II. The gift of this grace is in itself unlimited.
Our text speaks of it as being according to the measure of the gift of Christ, and that phrase may either mean the gift which Christ receives or that which He gives. Probably the latter is the Apostle’s meaning here, as seems to be indicated by the following words that ‘when He ascended on high, He gave gifts unto men,’ but what He gives is what He possesses, and the Apostle goes on to point out that the ultimate issue of His giving to the Church is that it attains to the measure of the stature of the fulness of Christ.

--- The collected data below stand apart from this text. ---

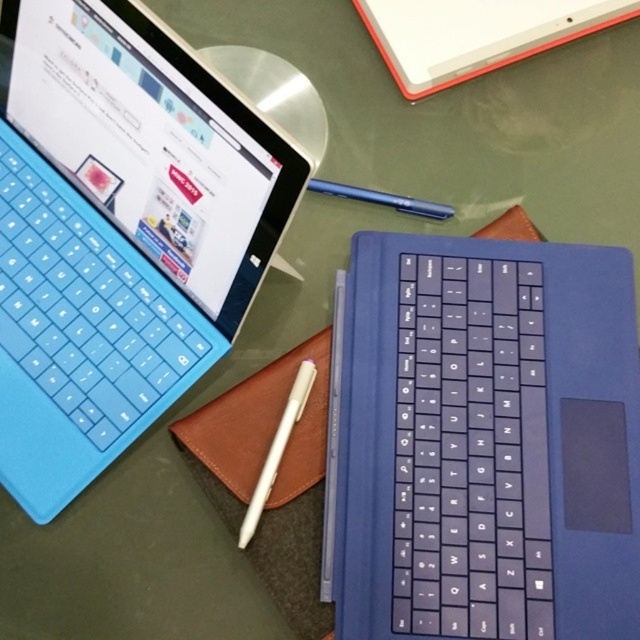 Question: Which object is closer to the camera taking this photo?

Choices:
 (A) blue rubberized keyboard at upper left
 (B) blue metallic pen at upper center
 (C) slate matte keyboard at center
 (D) white matte laptop at upper center

Answer: (A)

Question: Does leather notepad at center have a larger size compared to blue metallic pen at upper center?

Choices:
 (A) no
 (B) yes

Answer: (B)

Question: Which of the following is the farthest from the observer?

Choices:
 (A) (396, 195)
 (B) (230, 465)
 (C) (531, 365)

Answer: (A)

Question: Is slate matte keyboard at center smaller than leather notepad at center?

Choices:
 (A) yes
 (B) no

Answer: (B)

Question: Estimate the real-world distances between objects in this image. Which object is closer to the slate matte keyboard at center?

Choices:
 (A) white matte laptop at upper center
 (B) blue metallic pen at upper center
 (C) leather notepad at center
 (D) blue rubberized keyboard at upper left

Answer: (C)

Question: Can you confirm if slate matte keyboard at center is positioned to the left of leather notepad at center?

Choices:
 (A) yes
 (B) no

Answer: (B) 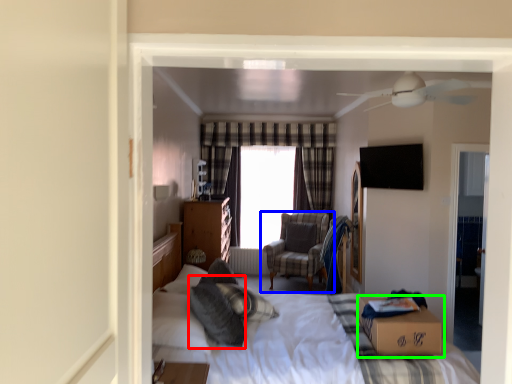 Question: Considering the real-world distances, which object is farthest from pillow (highlighted by a red box)? chair (highlighted by a blue box) or box (highlighted by a green box)?

Choices:
 (A) chair
 (B) box

Answer: (A) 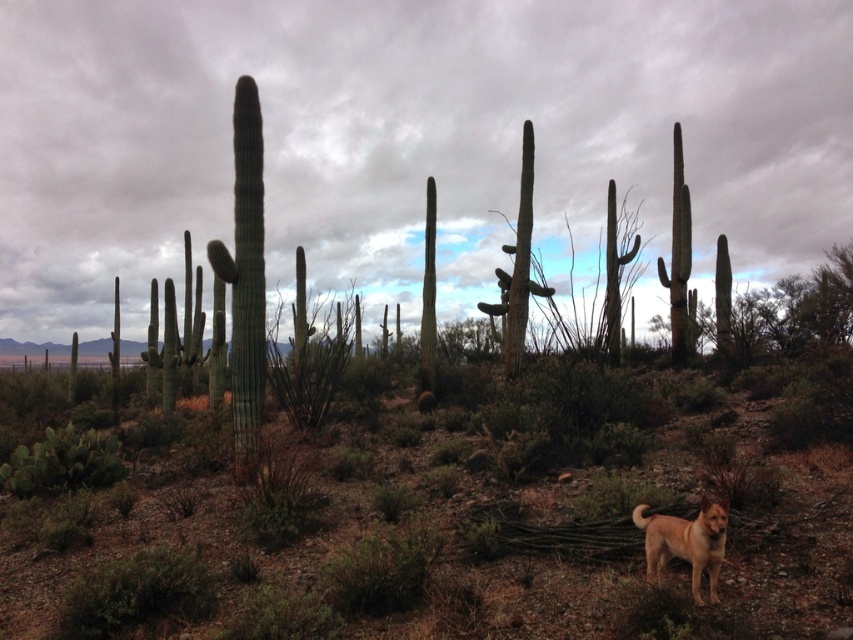 Question: Which of the following is the closest to the observer?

It may cast some light on this point if we note the remarkable variety of expressions in this epistle for the norm or standard or limit of the gift. In one place the Apostle speaks of the gift bestowed upon believers as being according to the riches of the Father’s glory; then it has no limit short of a participation in the divine fulness. God’s glory is the transcendent lustre of His own infinite character in its self-manifestation. The Apostle labours to flash through the dim medium of words the glory of that light by blending incongruously, but effectively, the other metaphor of riches, and the two together suggest a wonderful, though vague thought of the infinite wealth and the exhaustless brightness which we call Abba, Father. The humblest child may lift longing and confident eyes and believe that he has received in very deed, through his faith in Jesus Christ, a gift which will increase in riches and in light until it makes him perfect as his Father in heaven was perfect. It was an old faith, based upon insight far inferior to ours, which proclaimed with triumph over the frowns of death. ‘I shall be satisfied when I awake with Thy likeness.’ Would that those who have so much more for faith to build on, built as nobly as did these!
The gift has in itself no limit short of participation in the likeness of Christ. In another place in this letter the measure of that might which is the guarantee of Christian hope is set forth with an abundance of expression which might almost sound as an unmeaning accumulation of synonyms, as being ‘according to the working of the strength of His might which He wrought in Christ’; and what is the range of the working of that might is disclosed to our faith in the Resurrection of Jesus, and the setting of Him high above all rule and authority and power and lordship and every creature in the present or in any future. Paul’s continual teaching is that the Resurrection of Jesus Christ was wrought in Him, not as a mere human individual but as our head and representative. Through Him we rise, not only from an ethical death of sin and separation from God, but we shall rise from physical death, and in Him the humblest believer possessing a vital union with the Lord of life has a share in His dominion, and, as His own faithful word has promised, sits with Him on His throne, even as He is set down with the Father on His throne.
That gift has in itself no limit short of its own energy. In another part of this epistle the Apostle indicates the measure up to which our being filled is to take effect, as being ‘all the fulness of God’ and in such an overwhelming vision breaks forth into fervent praise of Him who is able to do exceeding abundantly above all that we ask or think, and then supplies us with a measure which may widen and heighten our petitions and expectations when He tells us that we are to find the measure of God’s working for us, not in the impoverishment of our present possessions, but in the exceeding riches of the power that worketh in us — that is to say, that we are to look for the limit of the limitless gift in nothing short of the boundless energy of God Himself. In the Epistle to the Colossians Paul uses the same illustration with an individual reference to his own labours. In our text he associates with himself all believers, as being conscious of a power working in them, which is really the limitless power of God, and heartens them to anticipate that whatever limitless power can effect in them will certainly be theirs. God does not leave off till He has done and till He can look upon His completed work and pronounce it very good.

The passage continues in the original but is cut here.